I have said this earlier also, and I do mind reiterating. To
bring any meaningful improvement in the fragile condition of India's farming
community, a comprehensive rural development effort is needed. Any piecemeal
solution like occasional loan waiver shall have almost no sustainable impact.
The traditional farmer welfare measures like periodic hikes in support prices
for certain crops, farm input subsidies, interest rate subvention have not
yielded the desired results.
In my view, a sustainable improvement in Indian farmers'
conditions is possible only under a comprehensive rural development mission. The
mission should address the problem with structural reforms at three levels,
viz., 1. Farm Level; 2. Policy Level and 3. Social Level. All reforms must be
pursued "urgently, vigorously, simultaneously" and in a fully
integrated fashion, for having a meaningfully sustainable impact.
Farm level reforms
At farm level farmers are struggling with a multitude of problems.
The most prominent being:
(b) Low productivity
(c) Vagaries of
nature (frequent droughts & floods)
(d) Poor price
realization
(e) Poor market
access
The measures initiated so far, e.g., higher support prices,
cheaper credit, crop insurance, improved irrigation, cash fertilizer subsidy,
better market access (eNAM, roads etc.) have positive impact on the state of
agriculture in the country. But this may not be sufficient, as it will have
only some incremental impact on the sector. What we need is a set of radical
reforms that would break the linearity and provide much greater impetus to
growth. (also
see here)
The following
ten steps, besides other measures, if taken immediately may help in significantly improving
the conditions at the farm
level:
(i) Enforce land
consolidation by linking subsidies and facilities to a minimum farm size.

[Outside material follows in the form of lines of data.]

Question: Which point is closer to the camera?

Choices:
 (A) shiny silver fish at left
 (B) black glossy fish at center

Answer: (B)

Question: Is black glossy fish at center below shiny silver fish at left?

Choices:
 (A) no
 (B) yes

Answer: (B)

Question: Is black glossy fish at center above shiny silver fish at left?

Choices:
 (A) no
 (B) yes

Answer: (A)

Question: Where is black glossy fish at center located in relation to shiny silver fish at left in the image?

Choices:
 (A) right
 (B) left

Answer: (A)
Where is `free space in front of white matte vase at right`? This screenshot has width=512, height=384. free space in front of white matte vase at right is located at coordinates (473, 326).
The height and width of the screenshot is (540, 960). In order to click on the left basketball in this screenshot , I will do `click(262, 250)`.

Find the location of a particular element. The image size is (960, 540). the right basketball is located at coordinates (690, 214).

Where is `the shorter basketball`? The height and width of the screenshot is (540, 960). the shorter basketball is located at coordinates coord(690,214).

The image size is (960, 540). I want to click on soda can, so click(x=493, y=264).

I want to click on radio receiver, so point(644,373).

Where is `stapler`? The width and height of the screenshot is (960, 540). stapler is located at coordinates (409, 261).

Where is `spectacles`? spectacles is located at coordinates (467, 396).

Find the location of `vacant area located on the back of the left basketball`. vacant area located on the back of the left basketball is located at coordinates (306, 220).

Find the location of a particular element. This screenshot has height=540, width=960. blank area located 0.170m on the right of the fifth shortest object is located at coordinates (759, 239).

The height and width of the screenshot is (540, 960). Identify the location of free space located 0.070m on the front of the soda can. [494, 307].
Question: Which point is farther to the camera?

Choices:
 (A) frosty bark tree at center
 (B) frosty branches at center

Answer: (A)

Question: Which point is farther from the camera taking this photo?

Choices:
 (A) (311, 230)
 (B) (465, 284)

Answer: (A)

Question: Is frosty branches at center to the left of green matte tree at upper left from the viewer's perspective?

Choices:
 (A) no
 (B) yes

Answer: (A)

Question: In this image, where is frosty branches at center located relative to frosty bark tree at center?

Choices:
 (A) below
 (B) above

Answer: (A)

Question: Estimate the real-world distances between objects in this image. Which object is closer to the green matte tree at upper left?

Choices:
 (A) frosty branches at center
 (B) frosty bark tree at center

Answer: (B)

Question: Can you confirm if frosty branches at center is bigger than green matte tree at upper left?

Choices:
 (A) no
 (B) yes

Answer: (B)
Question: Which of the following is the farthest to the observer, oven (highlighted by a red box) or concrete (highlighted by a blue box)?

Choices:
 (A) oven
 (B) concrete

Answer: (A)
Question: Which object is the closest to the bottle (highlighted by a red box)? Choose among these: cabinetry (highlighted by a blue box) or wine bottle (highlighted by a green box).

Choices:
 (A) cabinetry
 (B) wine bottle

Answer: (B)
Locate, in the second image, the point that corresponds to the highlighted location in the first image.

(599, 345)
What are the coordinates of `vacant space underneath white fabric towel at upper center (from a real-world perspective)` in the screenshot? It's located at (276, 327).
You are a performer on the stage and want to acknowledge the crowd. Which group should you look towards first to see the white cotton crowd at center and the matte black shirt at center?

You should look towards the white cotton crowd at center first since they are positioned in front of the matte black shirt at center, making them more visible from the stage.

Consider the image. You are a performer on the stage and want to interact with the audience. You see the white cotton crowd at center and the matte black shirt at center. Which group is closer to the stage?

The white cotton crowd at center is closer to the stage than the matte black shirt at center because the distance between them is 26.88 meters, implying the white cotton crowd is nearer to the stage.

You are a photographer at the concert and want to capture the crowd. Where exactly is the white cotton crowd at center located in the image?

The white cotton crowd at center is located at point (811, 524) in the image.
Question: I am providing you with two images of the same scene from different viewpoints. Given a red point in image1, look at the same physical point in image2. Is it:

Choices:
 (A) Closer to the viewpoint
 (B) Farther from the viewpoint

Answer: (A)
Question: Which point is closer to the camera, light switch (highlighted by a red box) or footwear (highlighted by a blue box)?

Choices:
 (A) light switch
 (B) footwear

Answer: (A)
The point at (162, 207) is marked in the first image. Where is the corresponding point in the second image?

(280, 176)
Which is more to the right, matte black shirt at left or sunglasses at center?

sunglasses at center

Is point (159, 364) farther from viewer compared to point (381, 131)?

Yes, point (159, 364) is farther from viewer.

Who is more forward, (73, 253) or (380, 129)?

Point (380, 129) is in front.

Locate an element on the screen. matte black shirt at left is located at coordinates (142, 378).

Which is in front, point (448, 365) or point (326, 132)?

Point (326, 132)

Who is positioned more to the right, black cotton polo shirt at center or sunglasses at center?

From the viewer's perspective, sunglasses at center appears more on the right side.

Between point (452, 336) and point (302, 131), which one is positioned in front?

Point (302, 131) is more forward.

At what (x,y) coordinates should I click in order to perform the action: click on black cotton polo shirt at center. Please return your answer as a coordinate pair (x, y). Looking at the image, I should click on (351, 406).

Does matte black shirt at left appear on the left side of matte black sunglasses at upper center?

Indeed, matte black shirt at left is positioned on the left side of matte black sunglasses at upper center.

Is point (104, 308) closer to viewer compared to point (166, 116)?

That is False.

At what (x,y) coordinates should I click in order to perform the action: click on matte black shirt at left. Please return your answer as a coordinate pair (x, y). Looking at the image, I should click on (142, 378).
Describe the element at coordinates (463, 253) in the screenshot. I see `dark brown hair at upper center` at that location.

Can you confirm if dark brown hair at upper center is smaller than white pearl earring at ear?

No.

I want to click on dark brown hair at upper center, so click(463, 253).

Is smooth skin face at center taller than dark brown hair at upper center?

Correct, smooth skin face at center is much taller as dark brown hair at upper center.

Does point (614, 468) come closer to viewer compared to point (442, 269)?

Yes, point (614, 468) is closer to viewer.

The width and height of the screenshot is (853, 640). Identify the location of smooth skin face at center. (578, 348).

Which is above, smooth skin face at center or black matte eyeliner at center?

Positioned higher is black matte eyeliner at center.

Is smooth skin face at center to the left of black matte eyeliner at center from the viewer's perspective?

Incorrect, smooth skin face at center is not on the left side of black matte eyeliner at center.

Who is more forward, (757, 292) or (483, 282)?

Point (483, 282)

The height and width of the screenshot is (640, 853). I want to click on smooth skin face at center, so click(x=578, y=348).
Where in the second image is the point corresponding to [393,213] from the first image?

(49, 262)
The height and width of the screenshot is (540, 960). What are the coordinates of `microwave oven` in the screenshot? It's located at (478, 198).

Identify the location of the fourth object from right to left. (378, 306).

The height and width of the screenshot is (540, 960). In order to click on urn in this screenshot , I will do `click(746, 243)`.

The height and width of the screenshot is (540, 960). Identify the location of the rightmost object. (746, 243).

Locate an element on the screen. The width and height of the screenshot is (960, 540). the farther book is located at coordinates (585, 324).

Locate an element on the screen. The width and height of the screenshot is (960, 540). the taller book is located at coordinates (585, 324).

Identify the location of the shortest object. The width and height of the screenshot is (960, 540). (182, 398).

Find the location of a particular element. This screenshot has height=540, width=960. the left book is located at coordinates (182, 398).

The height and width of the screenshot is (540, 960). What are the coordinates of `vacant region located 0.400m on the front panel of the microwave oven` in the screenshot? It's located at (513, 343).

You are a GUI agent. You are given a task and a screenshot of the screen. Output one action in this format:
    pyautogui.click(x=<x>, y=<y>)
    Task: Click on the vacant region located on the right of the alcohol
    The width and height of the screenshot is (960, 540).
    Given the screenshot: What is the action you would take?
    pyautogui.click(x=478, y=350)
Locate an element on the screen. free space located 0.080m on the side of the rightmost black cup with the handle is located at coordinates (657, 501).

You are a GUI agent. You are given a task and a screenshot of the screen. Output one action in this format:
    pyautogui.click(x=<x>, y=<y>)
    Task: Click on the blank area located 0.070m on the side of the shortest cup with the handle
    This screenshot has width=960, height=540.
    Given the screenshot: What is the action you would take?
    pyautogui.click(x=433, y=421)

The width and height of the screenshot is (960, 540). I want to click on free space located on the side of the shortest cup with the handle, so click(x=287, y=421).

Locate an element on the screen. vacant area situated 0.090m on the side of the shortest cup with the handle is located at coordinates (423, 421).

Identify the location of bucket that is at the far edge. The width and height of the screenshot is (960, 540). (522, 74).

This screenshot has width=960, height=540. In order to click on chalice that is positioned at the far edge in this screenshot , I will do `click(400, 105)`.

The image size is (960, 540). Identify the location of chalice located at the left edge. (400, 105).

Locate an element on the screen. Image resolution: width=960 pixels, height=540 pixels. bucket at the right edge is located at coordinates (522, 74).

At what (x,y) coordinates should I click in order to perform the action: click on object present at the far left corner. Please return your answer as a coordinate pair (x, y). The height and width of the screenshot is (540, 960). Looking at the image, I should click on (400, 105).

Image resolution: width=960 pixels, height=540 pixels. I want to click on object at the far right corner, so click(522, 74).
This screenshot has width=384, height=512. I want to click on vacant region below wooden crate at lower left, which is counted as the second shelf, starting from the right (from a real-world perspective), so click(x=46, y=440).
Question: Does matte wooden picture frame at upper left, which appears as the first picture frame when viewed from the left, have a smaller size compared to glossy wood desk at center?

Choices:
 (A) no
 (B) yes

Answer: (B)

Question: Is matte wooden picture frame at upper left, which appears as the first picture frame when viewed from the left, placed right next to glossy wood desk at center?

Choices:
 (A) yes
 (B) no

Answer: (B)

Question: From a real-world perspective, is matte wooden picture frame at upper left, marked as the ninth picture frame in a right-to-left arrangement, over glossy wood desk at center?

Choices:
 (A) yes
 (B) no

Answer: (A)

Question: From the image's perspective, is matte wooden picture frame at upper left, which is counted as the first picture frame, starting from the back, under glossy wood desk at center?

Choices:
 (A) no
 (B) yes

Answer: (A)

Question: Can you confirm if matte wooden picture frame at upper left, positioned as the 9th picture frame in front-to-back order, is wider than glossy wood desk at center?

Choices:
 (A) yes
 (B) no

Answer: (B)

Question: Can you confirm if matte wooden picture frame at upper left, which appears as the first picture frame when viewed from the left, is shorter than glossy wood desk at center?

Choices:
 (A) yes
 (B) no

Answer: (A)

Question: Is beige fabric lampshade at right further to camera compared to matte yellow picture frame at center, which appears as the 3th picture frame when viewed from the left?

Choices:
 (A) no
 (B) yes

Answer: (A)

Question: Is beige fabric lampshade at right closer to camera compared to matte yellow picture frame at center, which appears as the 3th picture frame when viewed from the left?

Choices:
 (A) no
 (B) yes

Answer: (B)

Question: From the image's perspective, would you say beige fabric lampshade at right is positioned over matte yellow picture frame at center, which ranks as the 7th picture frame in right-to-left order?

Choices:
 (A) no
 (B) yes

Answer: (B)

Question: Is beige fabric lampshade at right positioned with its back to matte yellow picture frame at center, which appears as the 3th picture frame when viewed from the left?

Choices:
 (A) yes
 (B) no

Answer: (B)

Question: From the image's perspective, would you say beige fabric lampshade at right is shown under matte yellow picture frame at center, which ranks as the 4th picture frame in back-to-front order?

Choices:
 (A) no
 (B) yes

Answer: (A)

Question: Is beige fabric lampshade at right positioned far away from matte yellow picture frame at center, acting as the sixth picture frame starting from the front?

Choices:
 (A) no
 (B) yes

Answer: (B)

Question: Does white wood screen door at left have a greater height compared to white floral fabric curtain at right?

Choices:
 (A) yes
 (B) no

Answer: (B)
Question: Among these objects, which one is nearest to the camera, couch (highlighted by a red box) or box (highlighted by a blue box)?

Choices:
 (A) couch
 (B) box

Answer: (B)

Village or Block level farm cooperatives should be encouraged to achieve this
objective. Changes in tenancy rules and allowing large scale leasing by
corporates could be misused to exploit of farmers.
(ii) Digitize all land
titles within 2years. Enforce time bound Panchayat level resolution of all
title disputes preferably through mediation.
(iii) Change government
procurement system. Government should provide all inputs and technical guidance
to the participating cooperatives, and take 50% of the crop in lieu of this.
The balance crop should pay for the labor cost and profit. This will ensure
three things: (1) Guaranteed timely supply of quality inputs; (2) No debt
burden on farmer in case of crop failure. The government can take adequate
insurance for recovery of its costs; and (3) Adequate profit to the farmers.
(iv) The landowners who
have never engaged in farming activity in past two decades should be forced to
give away their landholdings to cooperatives at 50% discount. Anyways these
landowners let out their land on crop sharing basis or nominal lease rental.
(v) Make sure not a single
drop of river water flows into the ocean from India. Develop river linking and
water distribution grid on the models of roads.
(vi) Allow corporates to
develop waste and barren land for farming purposes. For example, many
corporates from India and Arab world may be interested in developing Rajasthan
and Gujarat desert and barren lands for growing dates, palm, aloe etc.
(vii) Set up a price
equalization mechanism through participation of private corporate sector.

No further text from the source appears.